No momento em que o mundo está de olho no desmatamento no Brasil, essa realidade aumenta os desafios das autoridades para levar adiante um projeto mais ambicioso visando a preservação das florestas brasileiras. Trata-se de uma tarefa complexa, onde interesses opostos convivem lado a lado, trilhando uma linha tênue entre manter o meio ambiente intocável, sem minimizar a importância do desenvolvimento econômico, especialmente no que se refere ao agronegócio, segmento onde nosso país se destaca.

Vale levar em consideração qualquer projeto com o objetivo de contribuir positivamente com o meio ambiente. Por exemplo, vem à tela o “Me Vejo no Limoeiro”, ação desenvolvida no município de Itabira. A iniciativa de educação ambiental aproxima os jovens da unidade de conservação por meio da arte. Crianças e adolescentes aprendem a importância de manter a natureza intacta para as futuras gerações.

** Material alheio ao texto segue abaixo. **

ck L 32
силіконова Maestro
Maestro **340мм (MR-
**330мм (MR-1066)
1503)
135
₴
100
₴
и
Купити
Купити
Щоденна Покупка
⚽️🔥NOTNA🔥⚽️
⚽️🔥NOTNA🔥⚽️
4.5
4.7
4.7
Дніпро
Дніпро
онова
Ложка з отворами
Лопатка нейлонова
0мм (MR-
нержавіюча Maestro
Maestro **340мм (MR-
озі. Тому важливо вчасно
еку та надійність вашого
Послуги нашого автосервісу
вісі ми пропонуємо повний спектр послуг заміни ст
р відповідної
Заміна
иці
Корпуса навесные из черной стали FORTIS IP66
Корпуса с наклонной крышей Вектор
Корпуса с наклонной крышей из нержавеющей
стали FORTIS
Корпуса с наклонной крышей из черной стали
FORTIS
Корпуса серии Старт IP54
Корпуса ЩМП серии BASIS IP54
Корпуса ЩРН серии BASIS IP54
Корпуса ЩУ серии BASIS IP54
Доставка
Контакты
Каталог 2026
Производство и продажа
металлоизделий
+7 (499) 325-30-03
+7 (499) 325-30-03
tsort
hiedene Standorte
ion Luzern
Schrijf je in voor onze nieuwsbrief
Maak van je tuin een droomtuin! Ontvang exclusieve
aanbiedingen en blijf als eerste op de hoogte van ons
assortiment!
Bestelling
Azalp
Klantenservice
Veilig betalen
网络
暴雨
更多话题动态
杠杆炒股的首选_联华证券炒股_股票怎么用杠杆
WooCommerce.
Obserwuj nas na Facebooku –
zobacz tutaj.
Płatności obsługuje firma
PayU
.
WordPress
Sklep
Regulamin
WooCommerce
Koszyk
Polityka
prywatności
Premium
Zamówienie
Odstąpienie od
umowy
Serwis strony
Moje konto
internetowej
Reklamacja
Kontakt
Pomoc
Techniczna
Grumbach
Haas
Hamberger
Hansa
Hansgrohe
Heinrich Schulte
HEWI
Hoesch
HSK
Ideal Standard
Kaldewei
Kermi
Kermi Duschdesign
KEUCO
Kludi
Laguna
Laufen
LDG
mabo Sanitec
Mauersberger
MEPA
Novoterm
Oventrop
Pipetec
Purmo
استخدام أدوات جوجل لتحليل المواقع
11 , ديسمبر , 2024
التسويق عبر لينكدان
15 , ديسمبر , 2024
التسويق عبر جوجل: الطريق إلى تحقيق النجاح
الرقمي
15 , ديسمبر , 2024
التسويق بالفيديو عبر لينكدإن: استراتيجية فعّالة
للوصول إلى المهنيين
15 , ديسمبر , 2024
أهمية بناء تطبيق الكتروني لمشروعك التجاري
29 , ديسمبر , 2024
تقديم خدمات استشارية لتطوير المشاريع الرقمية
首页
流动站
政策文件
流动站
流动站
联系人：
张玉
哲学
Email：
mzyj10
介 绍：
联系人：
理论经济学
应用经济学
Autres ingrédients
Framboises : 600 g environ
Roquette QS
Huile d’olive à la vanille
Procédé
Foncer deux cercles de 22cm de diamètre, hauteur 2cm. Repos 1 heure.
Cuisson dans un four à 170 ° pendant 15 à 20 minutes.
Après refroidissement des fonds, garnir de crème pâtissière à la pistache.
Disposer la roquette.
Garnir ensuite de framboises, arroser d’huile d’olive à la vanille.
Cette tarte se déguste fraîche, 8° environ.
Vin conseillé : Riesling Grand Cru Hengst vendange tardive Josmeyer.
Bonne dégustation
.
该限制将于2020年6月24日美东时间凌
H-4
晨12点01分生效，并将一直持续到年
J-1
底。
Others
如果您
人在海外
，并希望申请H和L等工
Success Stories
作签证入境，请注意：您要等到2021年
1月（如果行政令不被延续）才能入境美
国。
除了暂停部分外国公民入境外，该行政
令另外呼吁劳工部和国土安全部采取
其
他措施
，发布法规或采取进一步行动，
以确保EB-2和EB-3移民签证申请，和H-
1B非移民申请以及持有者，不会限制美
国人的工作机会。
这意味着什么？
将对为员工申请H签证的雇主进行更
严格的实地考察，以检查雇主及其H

A previsão é que até março do próximo ano, estudantes do ensino fundamental e médio de seis escolas das comunidades do entorno do parque irão participar de um concurso cultural de desenhos e redações, que busca construir uma cartografia afetiva sobre o território. Os trabalhos do projeto serão transformados em produtos culturais, incluindo uma exposição artística e um livro ilustrado reunindo todo o conteúdo.

Conforme o coordenador do projeto, Frederico Mendes Carvalho, a cartografia afetiva funciona como uma ferramenta para fortalecer a relação do público com a unidade de conservação. Ele afirma que iniciativas como essa demonstram a potência da articulação dos parques com a sociedade, as escolas e a comunidade.

O Parque Estadual Mata do Limoeiro está localizado na Serra do Espinhaço, possui 2.056 hectares e fica a cerca de 7 km do Parque Nacional da Serra do Cipó. A vegetação é composta de fragmentos de Mata Atlântica e Cerrado, onde já foram identificadas ao menos três espécies ameaçadas de extinção: o jacarandá-caviúna, a braúna-preta e o samambaiuçu.

Essa iniciativa dos itabiritenses deveria servir de inspiração para outros municípios e comunidades. O tema é relevante e já faz parte da pauta política, com desdobramentos nos próximos anos. O desafio é enorme, afinal, a tese de preservar o meio ambiente é antiga e esbarra no interesse de poderosos, que agem em nome do progresso e do desenvolvimento econômico. O caminho sensato seria conclamar o “bom senso”.